WHAT THIS TASK INVOLVES:
Search the listing below, and show each line that includes the word "Napoli".

AVAILABLE DATA:
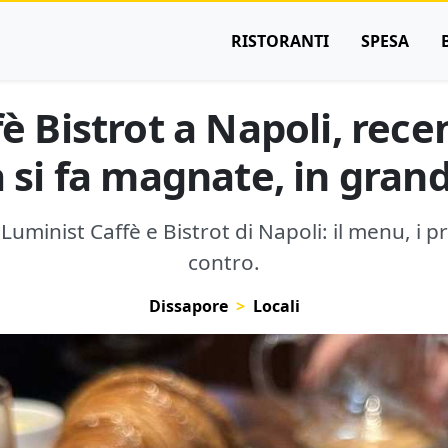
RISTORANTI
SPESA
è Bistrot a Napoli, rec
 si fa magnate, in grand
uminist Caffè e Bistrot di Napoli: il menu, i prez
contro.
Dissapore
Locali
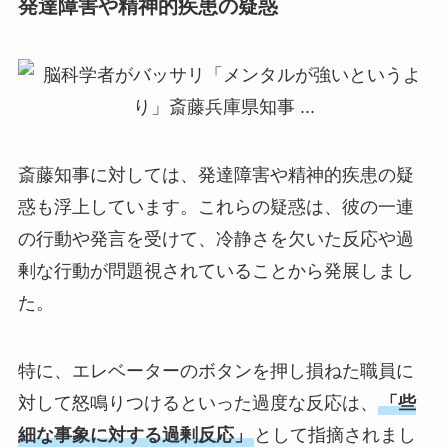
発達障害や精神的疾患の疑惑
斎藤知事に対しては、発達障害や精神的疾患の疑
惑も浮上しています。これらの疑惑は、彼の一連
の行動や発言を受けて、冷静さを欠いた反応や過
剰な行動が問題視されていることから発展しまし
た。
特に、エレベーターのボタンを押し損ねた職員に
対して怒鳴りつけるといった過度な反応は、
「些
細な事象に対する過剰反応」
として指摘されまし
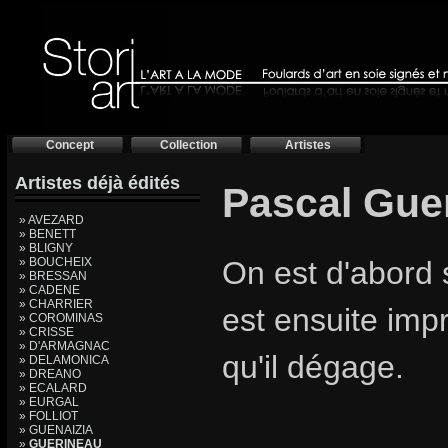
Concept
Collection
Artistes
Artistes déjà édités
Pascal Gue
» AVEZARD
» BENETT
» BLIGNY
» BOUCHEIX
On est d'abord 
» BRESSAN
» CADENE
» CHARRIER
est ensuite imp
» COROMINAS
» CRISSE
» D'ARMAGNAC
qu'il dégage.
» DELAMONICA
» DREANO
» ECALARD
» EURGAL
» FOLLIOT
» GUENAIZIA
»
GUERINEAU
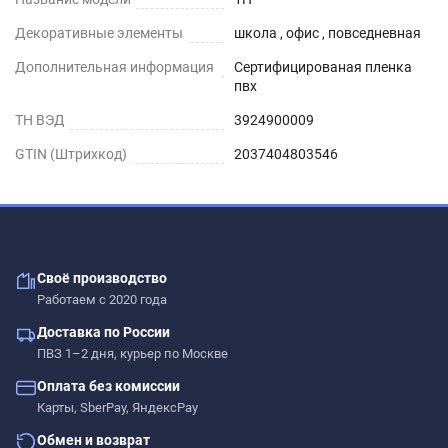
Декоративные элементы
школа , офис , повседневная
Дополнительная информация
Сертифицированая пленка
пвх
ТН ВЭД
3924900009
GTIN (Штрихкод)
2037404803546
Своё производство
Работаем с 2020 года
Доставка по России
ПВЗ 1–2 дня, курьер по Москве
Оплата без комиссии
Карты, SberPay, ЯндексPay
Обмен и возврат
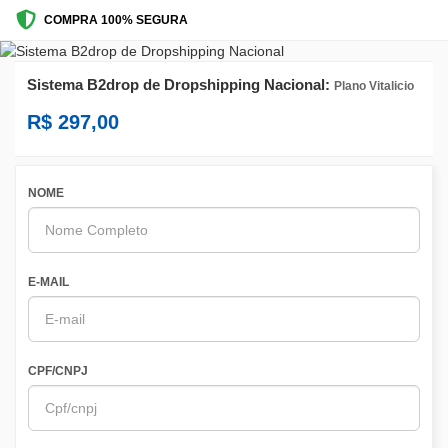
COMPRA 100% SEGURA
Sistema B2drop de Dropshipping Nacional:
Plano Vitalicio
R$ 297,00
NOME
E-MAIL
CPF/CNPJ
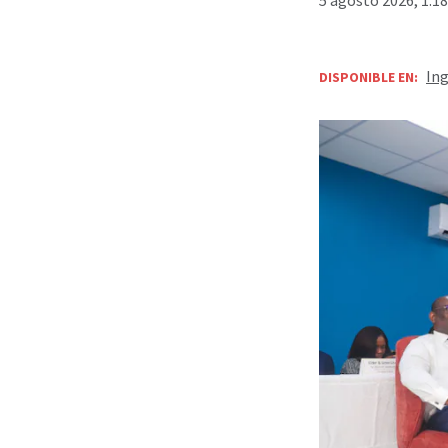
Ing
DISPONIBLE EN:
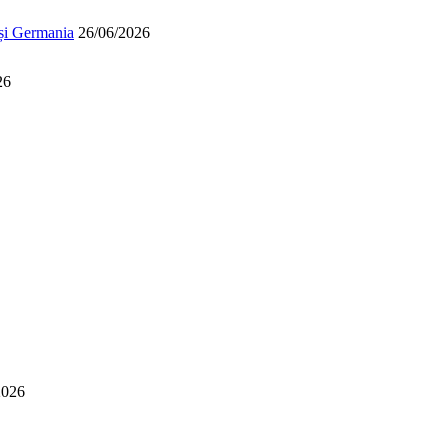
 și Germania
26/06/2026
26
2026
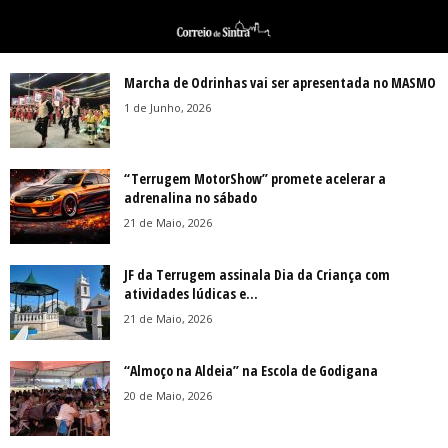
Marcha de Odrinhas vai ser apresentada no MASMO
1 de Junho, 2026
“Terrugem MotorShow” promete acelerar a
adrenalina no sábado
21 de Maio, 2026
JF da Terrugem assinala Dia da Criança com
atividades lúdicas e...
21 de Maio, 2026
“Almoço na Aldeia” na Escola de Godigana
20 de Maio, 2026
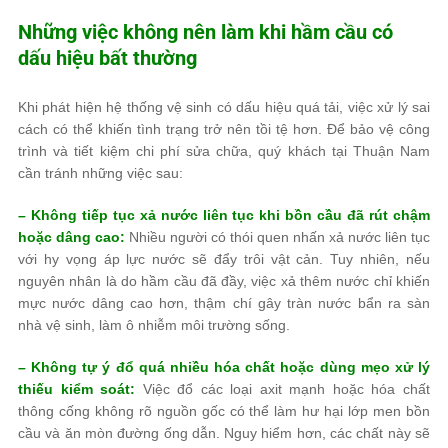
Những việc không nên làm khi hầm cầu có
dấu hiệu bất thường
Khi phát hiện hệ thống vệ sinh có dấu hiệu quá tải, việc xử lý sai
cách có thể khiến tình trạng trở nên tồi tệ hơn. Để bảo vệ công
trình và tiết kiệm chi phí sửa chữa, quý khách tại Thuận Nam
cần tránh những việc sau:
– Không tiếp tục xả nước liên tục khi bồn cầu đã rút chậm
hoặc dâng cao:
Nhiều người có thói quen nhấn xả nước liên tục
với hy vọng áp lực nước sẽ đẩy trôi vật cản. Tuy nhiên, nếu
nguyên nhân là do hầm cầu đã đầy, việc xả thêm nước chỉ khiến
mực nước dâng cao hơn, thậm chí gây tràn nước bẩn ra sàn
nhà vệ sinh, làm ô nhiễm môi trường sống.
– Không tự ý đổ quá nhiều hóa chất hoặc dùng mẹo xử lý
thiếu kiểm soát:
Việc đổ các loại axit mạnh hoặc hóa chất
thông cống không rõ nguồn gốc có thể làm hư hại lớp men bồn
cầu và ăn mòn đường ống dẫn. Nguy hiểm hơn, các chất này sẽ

ANSWER FOR THIS EXERCISE:
è Bistrot a Napoli, rec
uminist Caffè e Bistrot di Napoli: il menu, i prez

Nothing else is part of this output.